DIY Macrame Tutorial: How To Make A Large Macrame Feather/Leaf
Do-It-Yourself Macrame: Macrame Feather/Leaf. Kindly see beneath for materials and composed guidelines.
– Pet Brush and Comb
– 3mm Single Strand Twisted Cotton String
– Fabric Glue
– 2mm and 3mm Twisted Cotton String
*Please note: I use Cow Hitch bunches to make the quill/leaf. This bunch is the converse of the Lark’s Head tie (if you somehow managed to flip the Lark’s Head tie around you would see the Cow Hitch Knot).
We will begin by cutting the felt. The felt will be utilized as a sponsorship for your plume. It hold’s the plume’s shape when you drape it on the divider. Slice your felt to your ideal size. In the event that you are keen on making a few plumes I would suggest cutting yourself a layout that can be utilized to apportion your felt.
My layout is 13 inches (33 cm) long and 7 1/4 inches (19 cm) wide at its vastest point. This makes a completed plume that is 15 inches (38 cm) long and 8 inches (21 cm) wide.
Next we will slice the wound string to make the quill. Cut a piece of string that is a day and a half (92 cm) long. This piece of rope will run along the focal point of your quill. Overlay it down the middle and tie a twofold bunch at the top.
Cut 32 bits of rope – each piece is 17 inches (43 cm) long. Connect these bits of rope to your focal point utilizing Cow Hitch ties. A Cow Hitch tie is the opposite of the Lark’s Head Knot. If you somehow happened to make a Lark’s Head bunch and afterward flip your work over you would see a Cow Hitch tie.
Connect one piece on the left, one piece on the right, etc. Rehash this interaction until you connected every one of the 32 bits of rope.
Here is what it will resemble up and over of the felt. I like to leave an inch or so of string on each side so you can’t see the felt from the front.

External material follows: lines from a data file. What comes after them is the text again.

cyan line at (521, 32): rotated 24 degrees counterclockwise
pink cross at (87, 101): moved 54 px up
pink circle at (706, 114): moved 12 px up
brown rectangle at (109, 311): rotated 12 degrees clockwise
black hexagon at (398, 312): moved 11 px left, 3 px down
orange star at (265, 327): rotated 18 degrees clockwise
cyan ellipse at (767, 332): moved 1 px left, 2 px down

With the two center strands tie a twofold bunch at the lower part of your work.
Eliminate the felt from the back and brush out your string. I will change to another board behind my work so I don’t scratch up this board when I brush out my string.

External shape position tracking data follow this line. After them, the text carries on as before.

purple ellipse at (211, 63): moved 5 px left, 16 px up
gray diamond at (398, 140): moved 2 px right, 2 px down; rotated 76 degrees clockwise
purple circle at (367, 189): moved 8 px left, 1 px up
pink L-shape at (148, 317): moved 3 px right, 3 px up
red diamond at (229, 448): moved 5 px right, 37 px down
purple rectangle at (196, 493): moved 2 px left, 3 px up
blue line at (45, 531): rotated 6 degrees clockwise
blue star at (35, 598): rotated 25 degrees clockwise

Utilizing your pet brush, brush out your string.
I like to return over the string with a fine brush subsequently to ensure the string is totally brushed out and doesn’t twist.
You may track down some additional cotton on your brush – that is typical simply dispose of it before you begin brushing once more.
Flip your work around and brush out the opposite side.
Choose which side of the plume you need to be the front of your work. We will add felt to the opposite side of your work. I will utilize this side as the front of my work.
Snatch your paste and add paste to the highlight of your plume. Add paste to your felt also.
Flip your work over and add some additional paste to the top.
Flip your work back finished and cut at the edges of your work. Follow your felt format.
My normal scissors are somewhat dull so I utilized my sewing scissors. I would suggest a sharp pair of normal scissors yet sewing scissors will function too.
Cut the opposite side and afterward flip over for definite decorations.
Brush the front strands to ensure it is all straight and afterward cut where fundamental.
I like to cushion my quill up a smidgen to give it somewhat more profundity.
MACRAME – The Easiest Way to Create Your Own Handmade
The major technique used in crafting these masterpieces is macrame. This method of weaving yarn around a wooden frame has been around for hundreds of years. Craftsmen of old quickly learned the art of making and repairing these intricate pieces by practicing on scrap materials. Today, the craft continues to grow in popularity, as craftsmen learn new techniques and experiment with new colors, resulting in new patterns.
Many people enjoy handcrafted pieces as a hobby. They are also lovely gifts for loved ones on special occasions. For instance, I recently gave my sister one of my favorite homemade pieces–a gorgeous macrame floral centerpiece for her big party. My sister was delighted when she saw it! The wonderful thing about handmade crafts is that the skill can be honed and improved over time. It takes patience, practice, and determination, but the results are well worth the effort.
Learning how to macrame isn’t difficult. In fact, I’m surprised at how many people don’t know how to make them. I started by reading through all of the material available on the internet. I found a great website with a large collection of videos, including a video for beginners, a video on how to read the diagrams, an instructional video on how to construct a macrame rack, and many other short videos.
After I collected all of the information I needed, I started to make my first macrame pattern. I chose a macrame pattern that involved half hitch knots, so I was able to start the project without having to purchase additional supplies. I didn’t know how to read the pattern at the time but after watching the video I understood most of the basic steps. After I completed the project, I was able to successfully complete the same project without ever needing to purchase another pattern book or any other tool.